Purchasing leads can be a profitable investment, but legal issues must be handled correctly.
by Neil Caesar

Home care companies are increasingly seeking to gather information about potential customers interested in the company's products, and then communicating with these leads with the hope to convert them. Such leads can be a highly lucrative source of revenue.

However, if customer leads are developed or pursued improperly, HME companies can find themselves in serious legal trouble because of the anti-kickback statute, HIPAA privacy laws, Medicare supplier standards, the Fair Credit Reporting Act and state law. Read on to identify the opportunities and dangers of leads contracts so that you may obtain, pursue and convert potential customers both safely and effectively.

“Leads” are not customers for the HME company, but rather potential customers. They are people who have indicated an interest in particular types of products or services, such as mobility equipment or diabetic supplies, but have not yet made any decision. Sometimes these leads are acquired by the company's sales rep, who gathers information about interested potential customers at education programs, health fairs or by word of mouth. Other times the leads come in the form of lists purchased from organizations that gather such information for resale. Leads might be part of the Medicare or other government programs or they might be covered by commercial insurance.

Leads can come from advertisements, membership organizations, the Internet or most anywhere else. Potential customers may initiate contact via a toll-free telephone line, or they may sign and return forms with their contact information from direct mail or print media. They may click on a box in a Web site to give consent, or on an email hyperlink. Regardless, the lead information — name, address, telephone number, email, product categories of interest — are compiled, perhaps screened and then passed on to the HME company for pursuit.

Cold-Calling

Medicare rules restrict the methods by which home care companies can contact potential customers. Medicare has an anti-solicitation statute that prohibits HME companies from contacting Medicare beneficiaries by telephone concerning the provision of DMEPOS.

Exceptions to this prohibition are limited to contacts in connection with an existing or past relationship between the company and the patient, and circumstances when the company has received “written permission” from the beneficiary for the contact.

This issue is also addressed in the Medicare Supplier Standards. Standard No. 11 prohibits a supplier from impermissibly contacting potential customers. In 2008, when CMS released its proposed changes to the supplier standards (which were never implemented), CMS made clear that it currently interpreted that standard to include not only telephone solicitations of new business but also in-person contacts and, perhaps, some Internet contacts as well. Written permission is also key here.

So, for example, the cold call rules would allow a potential customer who approaches a sales rep at a job fair or educational seminar and consents to further communication to be contacted in person, by phone or by USPS mail or email. But if Jane Doe asks the company to contact her friend Mary, such contact is not permitted other than by mail unless and until Mary herself consents to the contact.

The company rep may give literature to Jane to pass on to her friend, or a request for contact card or an email address for Mary to use to request further contact. It would also be permissible for Jane to ask for further contact for herself to gather more information to pass on to her friend.

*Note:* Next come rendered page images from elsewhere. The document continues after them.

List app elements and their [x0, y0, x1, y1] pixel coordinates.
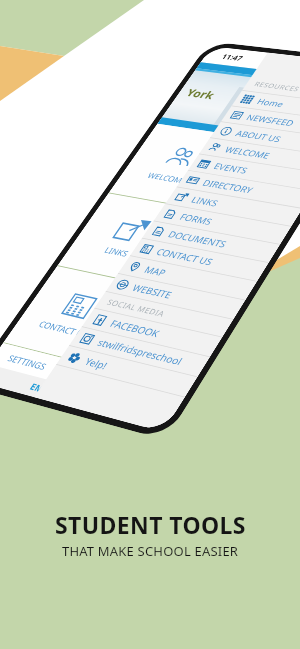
button[interactable]: NEWSFEED — [221, 106, 300, 140]
button[interactable]: CONTACT US — [3, 266, 145, 365]
staticText: 11:47 — [220, 52, 245, 63]
button[interactable]: LINKS — [58, 193, 196, 284]
button[interactable]: DOCUMENTS — [142, 221, 280, 263]
button[interactable]: FACEBOOK — [82, 308, 222, 357]
button[interactable]: CONTACT US — [130, 238, 268, 282]
staticText: WELCOME — [145, 170, 190, 186]
staticText: EVENTS — [212, 160, 251, 176]
staticText: FORMS — [177, 211, 216, 227]
button[interactable]: WELCOME — [109, 124, 244, 208]
staticText: THAT MAKE SCHOOL EASIER — [62, 542, 239, 560]
button[interactable]: DIRECTORY — [176, 171, 300, 209]
staticText: RESOURCES — [253, 79, 300, 93]
button[interactable]: LINKS — [165, 187, 300, 227]
button[interactable]: stwilfridspreschool — [69, 327, 210, 377]
staticText: EVENTS — [241, 186, 278, 201]
staticText: ABOUT US — [233, 128, 284, 144]
staticText: EMERGENCY ALERTS — [27, 380, 118, 414]
staticText: LINKS — [189, 194, 221, 209]
button[interactable]: WELCOME — [199, 138, 300, 174]
staticText: DIRECTORY — [200, 177, 256, 196]
staticText: NEWSFEED — [244, 112, 297, 128]
staticText: FACEBOOK — [108, 317, 163, 340]
staticText: stwilfridspreschool — [95, 336, 186, 368]
staticText: SOCIAL MEDIA — [105, 297, 168, 318]
button[interactable]: EVENTS — [197, 136, 300, 225]
staticText: MAP — [142, 263, 169, 279]
button[interactable]: FORMS — [147, 209, 292, 305]
button[interactable]: ABOUT US — [210, 122, 300, 157]
staticText: STUDENT TOOLS — [55, 509, 246, 540]
staticText: York — [183, 86, 219, 102]
staticText: FORMS — [192, 262, 227, 279]
button[interactable]: WEBSITE — [106, 274, 245, 320]
button[interactable]: Home — [231, 91, 300, 123]
staticText: Home — [255, 96, 287, 109]
staticText: DOCUMENTS — [166, 228, 230, 250]
staticText: SETTINGS — [5, 352, 50, 373]
staticText: Yelp! — [82, 355, 111, 372]
staticText: CONTACT US — [36, 318, 91, 340]
button[interactable]: MAP — [118, 256, 257, 301]
staticText: WEBSITE — [130, 281, 175, 301]
staticText: MAP — [144, 344, 170, 360]
button[interactable]: Yelp! — [56, 346, 197, 398]
staticText: CONTACT US — [154, 246, 216, 268]
staticText: WELCOME — [222, 144, 273, 161]
button[interactable]: MAP — [93, 285, 242, 389]
staticText: LINKS — [102, 244, 131, 259]
button[interactable]: FORMS — [153, 204, 291, 245]
button[interactable]: EVENTS — [188, 154, 300, 191]
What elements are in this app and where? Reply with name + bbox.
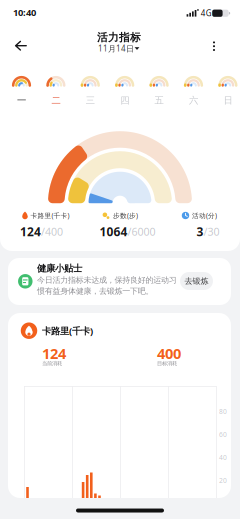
staticText: 活动(分) xyxy=(192,211,217,220)
staticText: 活力指标 xyxy=(97,31,141,44)
staticText: 60 xyxy=(219,430,227,439)
button[interactable]: 去锻炼 xyxy=(180,272,213,290)
staticText: 卡路里(千卡) xyxy=(30,211,70,220)
staticText: 步数(步) xyxy=(113,211,138,220)
staticText: 1064 xyxy=(100,224,128,239)
staticText: 三 xyxy=(86,95,95,106)
staticText: 四 xyxy=(120,95,129,106)
button[interactable]: 日 xyxy=(213,66,240,106)
staticText: 一 xyxy=(17,95,26,106)
staticText: 4G xyxy=(201,8,212,18)
button[interactable] xyxy=(202,34,226,58)
staticText: 今日活力指标未达成，保持良好的运动习 xyxy=(37,275,177,285)
staticText: 80 xyxy=(219,407,227,416)
staticText: 惯有益身体健康，去锻炼一下吧。 xyxy=(37,286,154,296)
staticText: 124 xyxy=(20,224,41,239)
staticText: /400 xyxy=(41,224,63,239)
staticText: /30 xyxy=(204,224,220,239)
staticText: 11月14日 xyxy=(98,43,134,54)
staticText: 目标消耗 xyxy=(157,360,177,367)
staticText: 40 xyxy=(219,453,227,462)
staticText: 去锻炼 xyxy=(184,276,208,286)
staticText: 二 xyxy=(51,95,60,106)
staticText: 当前消耗 xyxy=(42,360,62,367)
staticText: /6000 xyxy=(128,224,156,239)
staticText: 健康小贴士 xyxy=(37,263,82,274)
staticText: 400 xyxy=(157,344,181,363)
staticText: 日 xyxy=(223,95,232,106)
button[interactable]: 六 xyxy=(178,66,208,106)
staticText: 124 xyxy=(42,344,66,363)
button[interactable]: 五 xyxy=(144,66,174,106)
staticText: 10:40 xyxy=(13,6,36,19)
button[interactable]: 一 xyxy=(6,66,36,106)
button[interactable]: 11月14日 xyxy=(96,38,144,60)
staticText: 20 xyxy=(219,476,227,485)
staticText: 六 xyxy=(189,95,198,106)
button[interactable]: 二 xyxy=(41,66,71,106)
button[interactable]: 三 xyxy=(75,66,105,106)
button[interactable] xyxy=(8,33,34,59)
staticText: 卡路里(千卡) xyxy=(42,324,93,337)
button[interactable] xyxy=(8,258,231,305)
staticText: 五 xyxy=(155,95,164,106)
button[interactable]: 四 xyxy=(110,66,140,106)
staticText: 3 xyxy=(196,224,204,239)
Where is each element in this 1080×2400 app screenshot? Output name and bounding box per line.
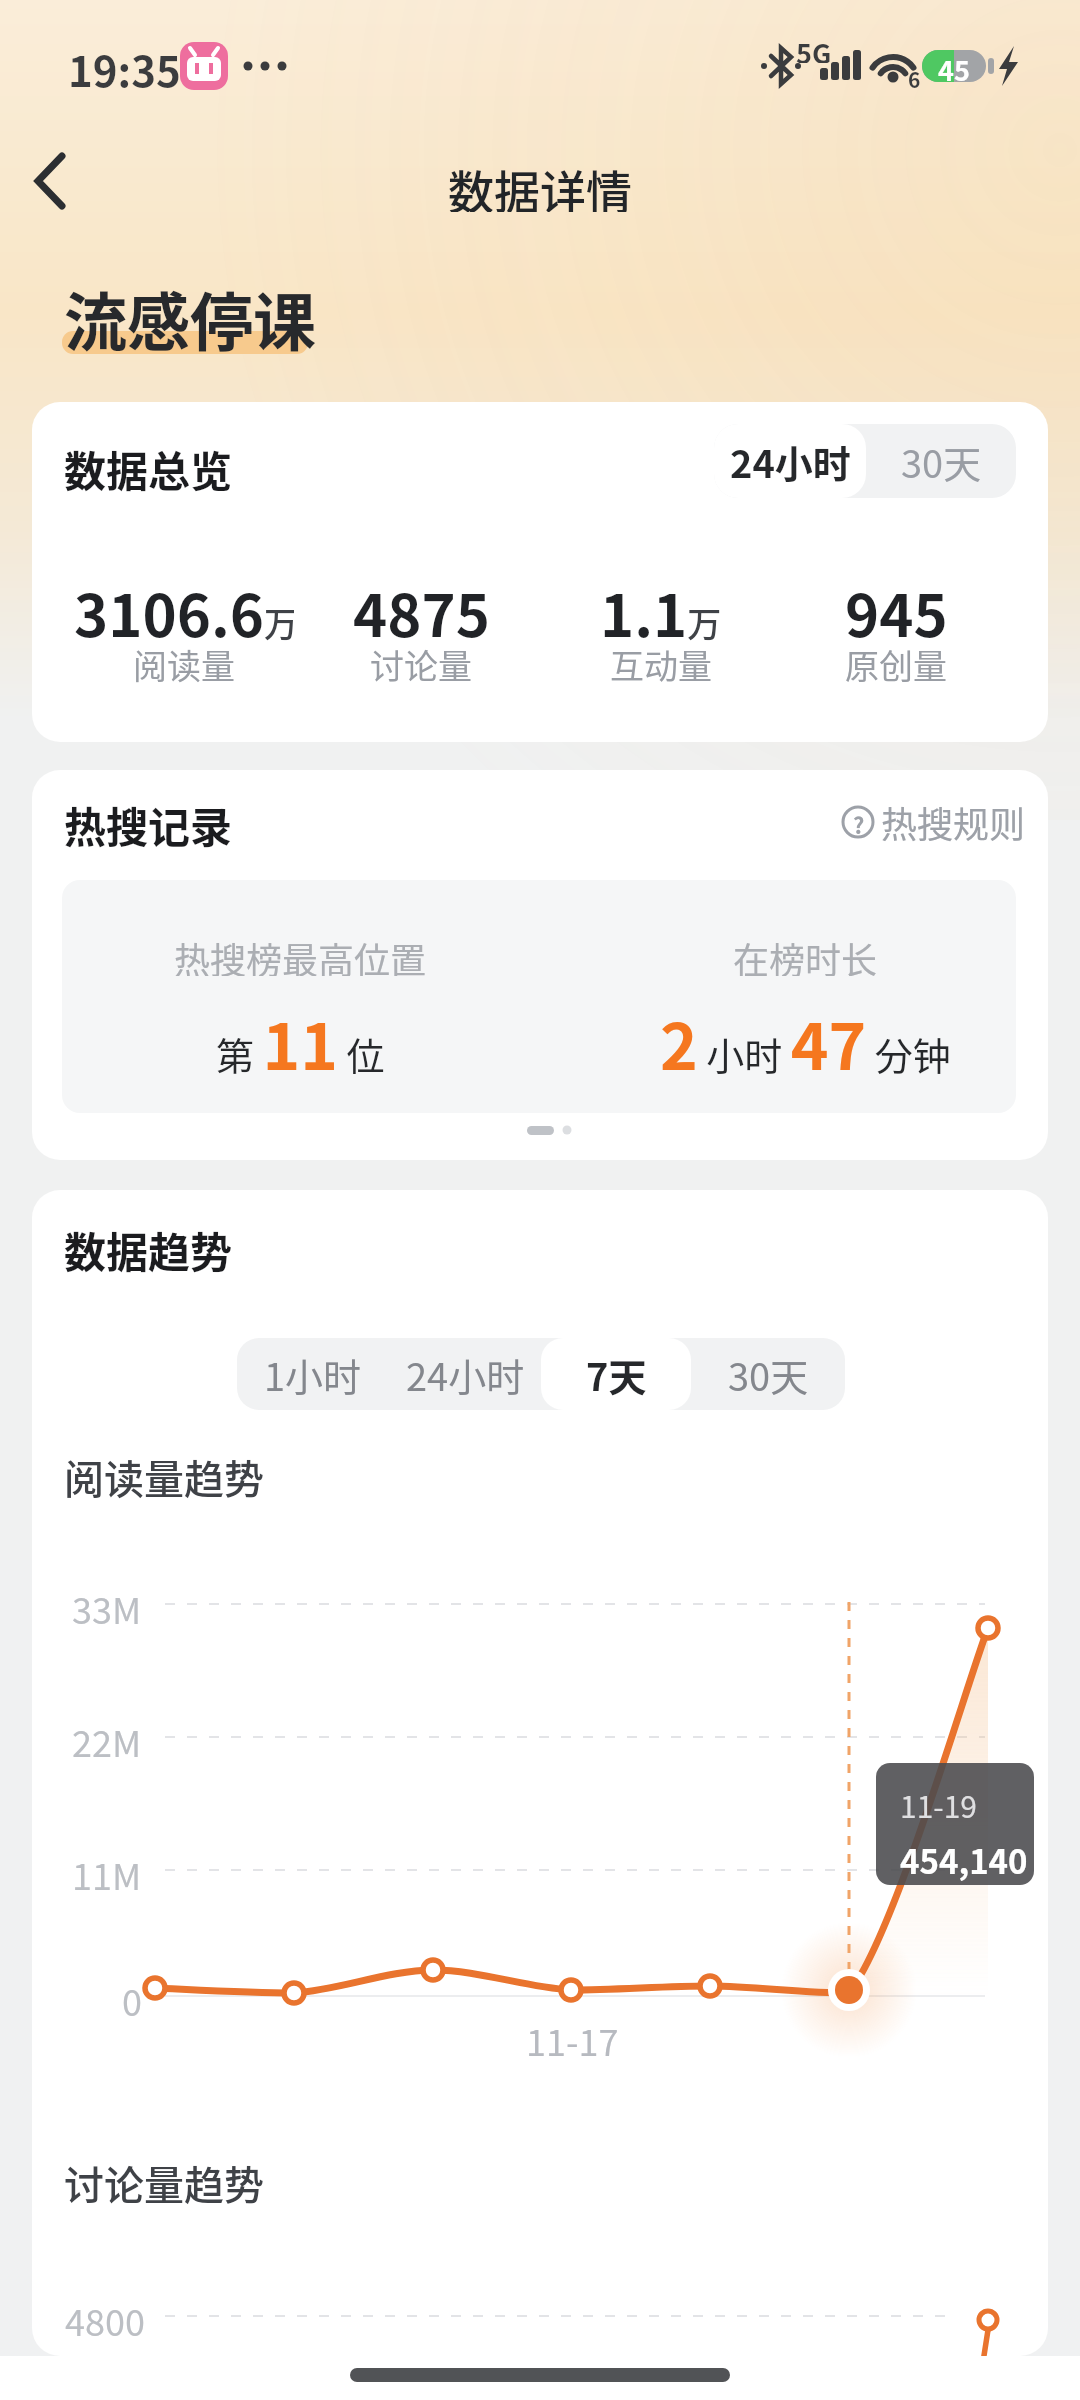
staticText: 数据趋势 <box>64 1219 233 1273</box>
staticText: 45 <box>938 50 970 82</box>
button[interactable]: 1小时 <box>237 1338 389 1410</box>
button[interactable]: 30天 <box>866 424 1016 498</box>
button[interactable]: 30天 <box>691 1338 845 1410</box>
staticText: 2 小时 47 分钟 <box>660 996 951 1086</box>
staticText: 19:35 <box>68 38 181 94</box>
button[interactable] <box>20 146 90 220</box>
staticText: 0 <box>122 1974 142 2018</box>
staticText: 4800 <box>65 2294 145 2338</box>
staticText: 6 <box>908 64 921 88</box>
staticText: 互动量 <box>610 640 712 684</box>
staticText: 1小时 <box>264 1347 362 1402</box>
staticText: 30天 <box>728 1347 809 1402</box>
button[interactable]: 24小时 <box>389 1338 541 1410</box>
staticText: 11-19 <box>900 1783 978 1826</box>
staticText: 3106.6万 <box>74 570 294 644</box>
staticText: 热搜榜最高位置 <box>174 932 427 976</box>
staticText: 第 11 位 <box>216 996 385 1086</box>
button[interactable]: 24小时 <box>714 424 866 498</box>
staticText: 11-17 <box>526 2014 619 2058</box>
staticText: 5G <box>796 33 832 63</box>
staticText: 24小时 <box>730 434 851 489</box>
staticText: 数据详情 <box>448 156 632 212</box>
staticText: 1.1万 <box>600 570 722 644</box>
staticText: 在榜时长 <box>733 932 878 976</box>
staticText: 原创量 <box>845 640 947 684</box>
staticText: 11M <box>72 1848 142 1892</box>
staticText: 24小时 <box>406 1347 525 1402</box>
staticText: 22M <box>72 1715 142 1759</box>
staticText: 讨论量趋势 <box>64 2154 264 2206</box>
staticText: 流感停课 <box>64 272 316 352</box>
staticText: 数据总览 <box>64 438 233 492</box>
staticText: 30天 <box>901 434 982 489</box>
staticText: 4875 <box>353 570 490 644</box>
staticText: 阅读量 <box>133 640 235 684</box>
staticText: 454,140 <box>900 1836 1028 1884</box>
staticText: 热搜记录 <box>64 794 233 848</box>
staticText: ? <box>853 808 865 836</box>
staticText: 7天 <box>586 1347 647 1402</box>
staticText: 讨论量 <box>370 640 472 684</box>
staticText: 热搜规则 <box>881 796 1026 848</box>
button[interactable]: 热搜规则 <box>836 794 1026 850</box>
staticText: 33M <box>72 1582 142 1626</box>
button[interactable]: 7天 <box>541 1338 691 1410</box>
staticText: 阅读量趋势 <box>64 1448 264 1500</box>
staticText: 945 <box>845 570 948 644</box>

These “cold call” rules are also important when developing or purchasing lead lists. In order for an HME company to be permitted by the Medicare rules to contact the names supplied from the lead lists, it must be clear that the lead has consented to the contact.

Sometimes the lead-generating company will obtain such consent when potential customers respond to an advertisement or a mailing by returning a card expressing interest in a particular product line or service. As long as the wording on the consent card is clear, this method should be sufficient to satisfy the Medicare rules. Regardless, be sure the consent specifically allows contacts by telephone, in person or whatever other means is contemplated.

Further, written consent may include both permission to be contacted as a potential lead as well as subsequent permission to be contacted by the HME company once the lead company is able to verify the potential customer's interest in the HME's product lines.

Anti-Kickback Rules

The anti-kickback statute also has direct application to lead generation and development.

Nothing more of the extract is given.